C'è, ed è sempre esistita, una particolare organizzazione
segretissima, che è a conoscenza anche delle massime autorità
dello Stato. Vista dall'esterno, da un profano, questa organizzazione
può essere interpretata in senso non corretto, potrebbe apparire come
qualcosa di estraneo alla linea ufficiale. Si tratta di un organismo inserito
nell'ambito del SID, comunque svincolato dalla catena di ufficiali appartenenti
al servizio "I", che assolve compiti pienamente istituzionali, anche se si
tratta di attività ben lontana dalla ricerca informativa. Se mi chiedete
dettagli particolareggiati, dico: non posso rispondere. Chiedeteli alle massime
autorità dello Stato, in modo che possa esservi un chiarimento
definitivo." Come De Lutiis nel suo famoso libro Storia dei servizi segreti in
Italia, pubblicato nel 1984, sottolinea, citando Miceli, del Sid parallelo si
aveva, o si poteva avere, ampia conoscenza. Ma l'imputazione originaria di
cospirazione cessa di esistere con l'assoluzione del direttore del Sid e con
essa finisce nell'oblio anche lo stralcio dell'istruttoria relativo a quella
che Cavallaro aveva chiamato l'Organizzazione.

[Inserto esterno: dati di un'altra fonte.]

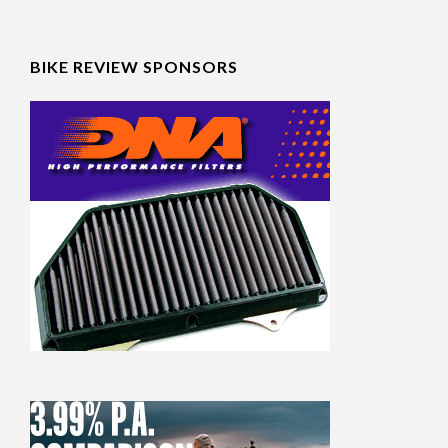
BIKE REVIEW SPONSORS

Oggi, a sentire la relazione di Aldo Giannuli, consulente tecnico della procura
di Brescia che indaga sulla strage di Piazza della Loggia, l'Organizzazione ha
finalmente nome, cognome, indirizzo, organico, scopi e strutture. Meglio
così dopo tanti anni di silenzio.
La nostra storia, cominciata a ridosso della fine della Seconda Guerra
mondiale, percorre un cinquantennio di bugie e di colpevoli ritardi nelle
indagini, si incista nella memoria sottratta agli italiani e finisce dritta nel
mare di sangue, questa è la tesi sostenuta da molti commentatori,
versato a metà anni Settanta dalle frange dell'estremismo nero,
abbandonate da quel potere costituito che le aveva volute complici di un
progetto di eversione mai realizzato.
Eppure Miceli aveva chiaramente indicato i mandanti. Ed è terribile
pensare che alcuni di loro sono probabilmente ancora seduti in Parlamento.